Exercise description:
Would you retype the records below exactly as they appear?
*** Opening of Input records ***
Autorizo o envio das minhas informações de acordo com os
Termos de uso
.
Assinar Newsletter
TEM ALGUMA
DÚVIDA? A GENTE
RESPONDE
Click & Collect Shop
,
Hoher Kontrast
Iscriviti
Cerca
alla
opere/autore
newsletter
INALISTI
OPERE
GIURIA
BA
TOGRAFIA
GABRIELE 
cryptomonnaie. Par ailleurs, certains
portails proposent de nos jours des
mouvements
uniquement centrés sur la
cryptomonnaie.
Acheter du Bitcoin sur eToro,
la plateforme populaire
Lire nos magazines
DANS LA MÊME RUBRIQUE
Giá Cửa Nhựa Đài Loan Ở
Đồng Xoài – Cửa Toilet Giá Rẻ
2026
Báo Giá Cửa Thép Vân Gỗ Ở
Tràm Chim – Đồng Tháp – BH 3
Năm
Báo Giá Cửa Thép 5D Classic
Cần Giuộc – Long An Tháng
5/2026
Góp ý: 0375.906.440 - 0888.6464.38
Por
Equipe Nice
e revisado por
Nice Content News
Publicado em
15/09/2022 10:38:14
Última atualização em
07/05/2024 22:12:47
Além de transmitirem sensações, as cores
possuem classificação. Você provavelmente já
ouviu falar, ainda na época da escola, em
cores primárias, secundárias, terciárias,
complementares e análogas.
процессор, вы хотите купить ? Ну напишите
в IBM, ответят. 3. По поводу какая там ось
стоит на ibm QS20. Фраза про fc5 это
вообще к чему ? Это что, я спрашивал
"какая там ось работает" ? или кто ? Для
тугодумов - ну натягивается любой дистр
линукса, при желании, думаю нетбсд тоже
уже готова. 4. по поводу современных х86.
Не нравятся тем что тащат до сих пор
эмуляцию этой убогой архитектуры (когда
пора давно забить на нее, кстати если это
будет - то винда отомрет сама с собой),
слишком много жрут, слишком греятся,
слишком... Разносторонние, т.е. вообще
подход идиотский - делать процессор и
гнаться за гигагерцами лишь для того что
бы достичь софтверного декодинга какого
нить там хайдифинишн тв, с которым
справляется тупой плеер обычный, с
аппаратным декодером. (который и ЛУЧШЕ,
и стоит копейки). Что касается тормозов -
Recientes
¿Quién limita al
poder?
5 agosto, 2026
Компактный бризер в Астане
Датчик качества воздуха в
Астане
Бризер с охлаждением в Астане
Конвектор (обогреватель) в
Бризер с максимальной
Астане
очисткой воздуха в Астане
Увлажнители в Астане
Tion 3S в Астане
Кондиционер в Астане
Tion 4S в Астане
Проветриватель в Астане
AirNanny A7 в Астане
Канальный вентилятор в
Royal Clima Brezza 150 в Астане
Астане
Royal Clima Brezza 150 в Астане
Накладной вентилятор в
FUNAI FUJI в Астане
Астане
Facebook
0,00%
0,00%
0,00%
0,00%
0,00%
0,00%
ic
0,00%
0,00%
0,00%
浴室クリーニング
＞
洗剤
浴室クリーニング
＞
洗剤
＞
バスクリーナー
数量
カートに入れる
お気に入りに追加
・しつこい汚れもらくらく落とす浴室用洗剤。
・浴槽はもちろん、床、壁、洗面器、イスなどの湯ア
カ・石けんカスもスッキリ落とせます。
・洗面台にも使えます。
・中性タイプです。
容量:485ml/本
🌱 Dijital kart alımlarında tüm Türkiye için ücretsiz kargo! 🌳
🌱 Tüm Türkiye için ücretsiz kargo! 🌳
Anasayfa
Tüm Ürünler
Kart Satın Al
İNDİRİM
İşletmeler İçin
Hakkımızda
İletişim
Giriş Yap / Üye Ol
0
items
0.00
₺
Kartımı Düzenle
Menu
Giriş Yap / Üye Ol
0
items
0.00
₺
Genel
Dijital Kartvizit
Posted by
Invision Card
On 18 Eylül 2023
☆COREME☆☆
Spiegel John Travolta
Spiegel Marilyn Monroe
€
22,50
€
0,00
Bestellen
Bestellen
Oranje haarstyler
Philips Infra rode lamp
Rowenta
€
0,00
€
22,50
*** Close of Input records ***
Finished exercise:
Autorizo o envio das minhas informações de acordo com os
Termos de uso
.
Assinar Newsletter
TEM ALGUMA
DÚVIDA? A GENTE
RESPONDE
Click & Collect Shop
,
Hoher Kontrast
Iscriviti
Cerca
alla
opere/autore
newsletter
INALISTI
OPERE
GIURIA
BA
TOGRAFIA
GABRIELE 
cryptomonnaie. Par ailleurs, certains
portails proposent de nos jours des
mouvements
uniquement centrés sur la
cryptomonnaie.
Acheter du Bitcoin sur eToro,
la plateforme populaire
Lire nos magazines
DANS LA MÊME RUBRIQUE
Giá Cửa Nhựa Đài Loan Ở
Đồng Xoài – Cửa Toilet Giá Rẻ
2026
Báo Giá Cửa Thép Vân Gỗ Ở
Tràm Chim – Đồng Tháp – BH 3
Năm
Báo Giá Cửa Thép 5D Classic
Cần Giuộc – Long An Tháng
5/2026
Góp ý: 0375.906.440 - 0888.6464.38
Por
Equipe Nice
e revisado por
Nice Content News
Publicado em
15/09/2022 10:38:14
Última atualização em
07/05/2024 22:12:47
Além de transmitirem sensações, as cores
possuem classificação. Você provavelmente já
ouviu falar, ainda na época da escola, em
cores primárias, secundárias, terciárias,
complementares e análogas.
процессор, вы хотите купить ? Ну напишите
в IBM, ответят. 3. По поводу какая там ось
стоит на ibm QS20. Фраза про fc5 это
вообще к чему ? Это что, я спрашивал
"какая там ось работает" ? или кто ? Для
тугодумов - ну натягивается любой дистр
линукса, при желании, думаю нетбсд тоже
уже готова. 4. по поводу современных х86.
Не нравятся тем что тащат до сих пор
эмуляцию этой убогой архитектуры (когда
пора давно забить на нее, кстати если это
будет - то винда отомрет сама с собой),
слишком много жрут, слишком греятся,
слишком... Разносторонние, т.е. вообще
подход идиотский - делать процессор и
гнаться за гигагерцами лишь для того что
бы достичь софтверного декодинга какого
нить там хайдифинишн тв, с которым
справляется тупой плеер обычный, с
аппаратным декодером. (который и ЛУЧШЕ,
и стоит копейки). Что касается тормозов -
Recientes
¿Quién limita al
poder?
5 agosto, 2026
Компактный бризер в Астане
Датчик качества воздуха в
Астане
Бризер с охлаждением в Астане
Конвектор (обогреватель) в
Бризер с максимальной
Астане
очисткой воздуха в Астане
Увлажнители в Астане
Tion 3S в Астане
Кондиционер в Астане
Tion 4S в Астане
Проветриватель в Астане
AirNanny A7 в Астане
Канальный вентилятор в
Royal Clima Brezza 150 в Астане
Астане
Royal Clima Brezza 150 в Астане
Накладной вентилятор в
FUNAI FUJI в Астане
Астане
Facebook
0,00%
0,00%
0,00%
0,00%
0,00%
0,00%
ic
0,00%
0,00%
0,00%
浴室クリーニング
＞
洗剤
浴室クリーニング
＞
洗剤
＞
バスクリーナー
数量
カートに入れる
お気に入りに追加
・しつこい汚れもらくらく落とす浴室用洗剤。
・浴槽はもちろん、床、壁、洗面器、イスなどの湯ア
カ・石けんカスもスッキリ落とせます。
・洗面台にも使えます。
・中性タイプです。
容量:485ml/本
🌱 Dijital kart alımlarında tüm Türkiye için ücretsiz kargo! 🌳
🌱 Tüm Türkiye için ücretsiz kargo! 🌳
Anasayfa
Tüm Ürünler
Kart Satın Al
İNDİRİM
İşletmeler İçin
Hakkımızda
İletişim
Giriş Yap / Üye Ol
0
items
0.00
₺
Kartımı Düzenle
Menu
Giriş Yap / Üye Ol
0
items
0.00
₺
Genel
Dijital Kartvizit
Posted by
Invision Card
On 18 Eylül 2023
☆COREME☆☆
Spiegel John Travolta
Spiegel Marilyn Monroe
€
22,50
€
0,00
Bestellen
Bestellen
Oranje haarstyler
Philips Infra rode lamp
Rowenta
€
0,00
€
22,50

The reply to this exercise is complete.